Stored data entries
::::
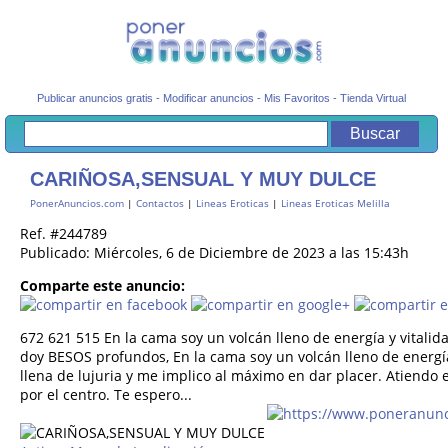
Publicar anuncios gratis
-
Modificar anuncios
-
Mis Favoritos
-
Tienda Virtual
CARIÑOSA,SENSUAL Y MUY DULCE
PonerAnuncios.com
|
Contactos
|
Lineas Eroticas
|
Lineas Eroticas Melilla
Ref. #244789
Publicado: Miércoles, 6 de Diciembre de 2023 a las 15:43h
Comparte este anuncio:
672 621 515 En la cama soy un volcán lleno de energía y vita
doy BESOS profundos, En la cama soy un volcán lleno de energía
llena de lujuria y me implico al máximo en dar placer. Atiendo 
por el centro. Te espero...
::::
Work to be completed :: Each entry above must come back exactly as written. Drop the images.

Finished task ::
Publicar anuncios gratis
-
Modificar anuncios
-
Mis Favoritos
-
Tienda Virtual
CARIÑOSA,SENSUAL Y MUY DULCE
PonerAnuncios.com
|
Contactos
|
Lineas Eroticas
|
Lineas Eroticas Melilla
Ref. #244789
Publicado: Miércoles, 6 de Diciembre de 2023 a las 15:43h
Comparte este anuncio:
672 621 515 En la cama soy un volcán lleno de energía y vita
doy BESOS profundos, En la cama soy un volcán lleno de energía
llena de lujuria y me implico al máximo en dar placer. Atiendo 
por el centro. Te espero...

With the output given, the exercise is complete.